The answer must reproduce every record exactly, with all pictures omitted.

===== Records for this exercise

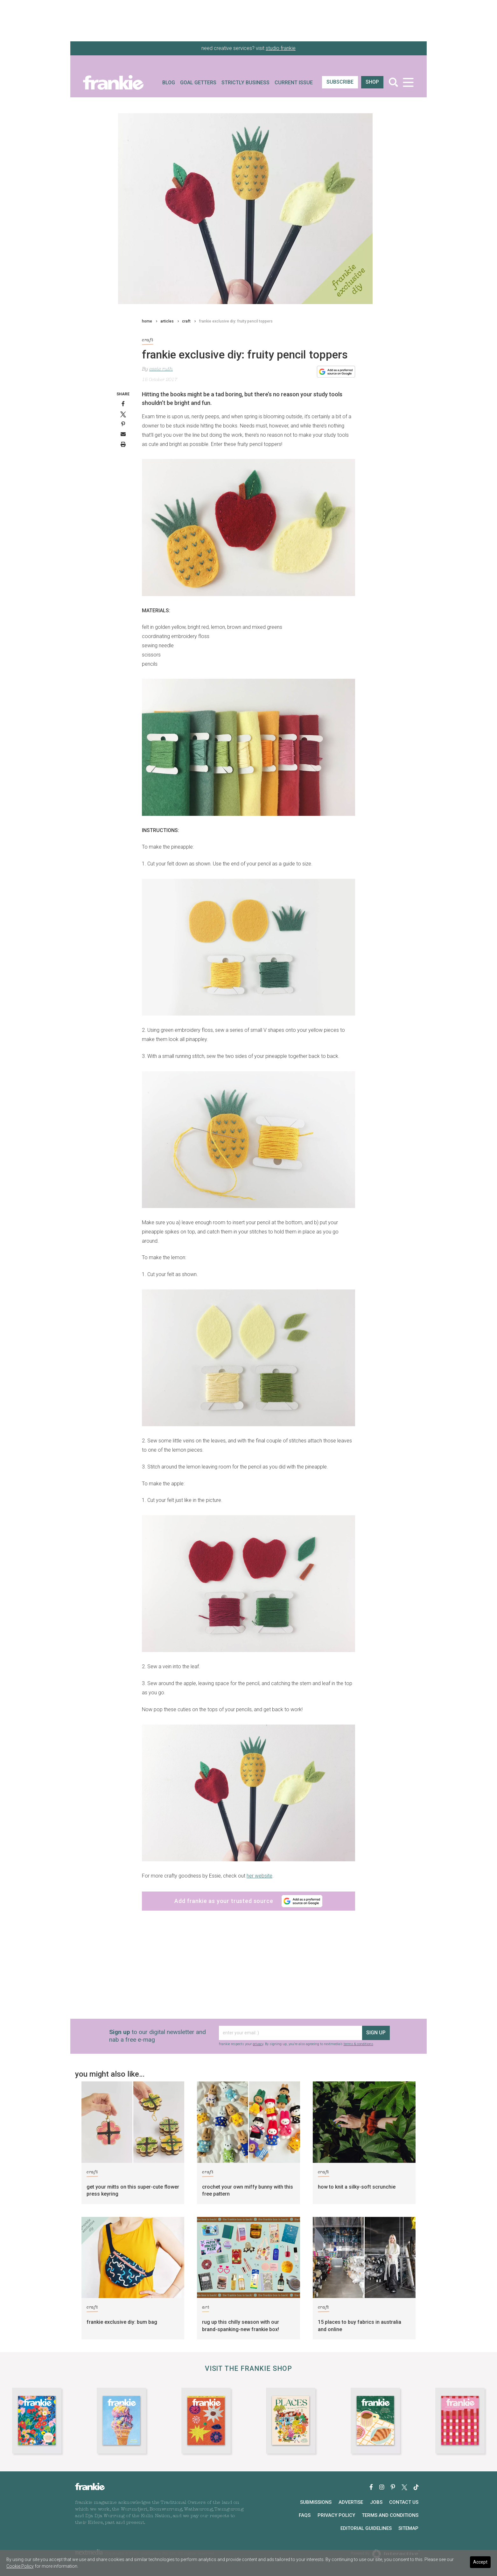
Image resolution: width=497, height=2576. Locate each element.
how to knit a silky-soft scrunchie (357, 2187)
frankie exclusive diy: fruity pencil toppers (236, 321)
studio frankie (281, 48)
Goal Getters (198, 83)
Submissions (316, 2502)
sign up (376, 2033)
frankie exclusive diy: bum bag (122, 2322)
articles (167, 321)
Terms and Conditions (390, 2515)
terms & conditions (358, 2044)
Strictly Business (245, 83)
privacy (258, 2044)
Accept (480, 2562)
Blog (168, 83)
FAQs (305, 2515)
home (147, 321)
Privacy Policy (336, 2515)
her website (259, 1876)
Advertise (351, 2502)
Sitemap (408, 2528)
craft (186, 321)
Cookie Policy (20, 2566)
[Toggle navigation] (408, 82)
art (205, 2308)
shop (372, 82)
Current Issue (294, 83)
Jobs (376, 2502)
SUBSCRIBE (340, 82)
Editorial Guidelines (366, 2528)
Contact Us (403, 2502)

==========

The answer:
Image resolution: width=497, height=2576. Locate each element.
how to knit a silky-soft scrunchie (357, 2187)
frankie exclusive diy: fruity pencil toppers (236, 321)
studio frankie (281, 48)
Goal Getters (198, 83)
Submissions (316, 2502)
sign up (376, 2033)
frankie exclusive diy: bum bag (122, 2322)
articles (167, 321)
Terms and Conditions (390, 2515)
terms & conditions (358, 2044)
Strictly Business (245, 83)
privacy (258, 2044)
Accept (480, 2562)
Blog (168, 83)
FAQs (305, 2515)
home (147, 321)
Privacy Policy (336, 2515)
her website (259, 1876)
Advertise (351, 2502)
Sitemap (408, 2528)
craft (186, 321)
Cookie Policy (20, 2566)
[Toggle navigation] (408, 82)
art (205, 2308)
shop (372, 82)
Current Issue (294, 83)
Jobs (376, 2502)
SUBSCRIBE (340, 82)
Editorial Guidelines (366, 2528)
Contact Us (403, 2502)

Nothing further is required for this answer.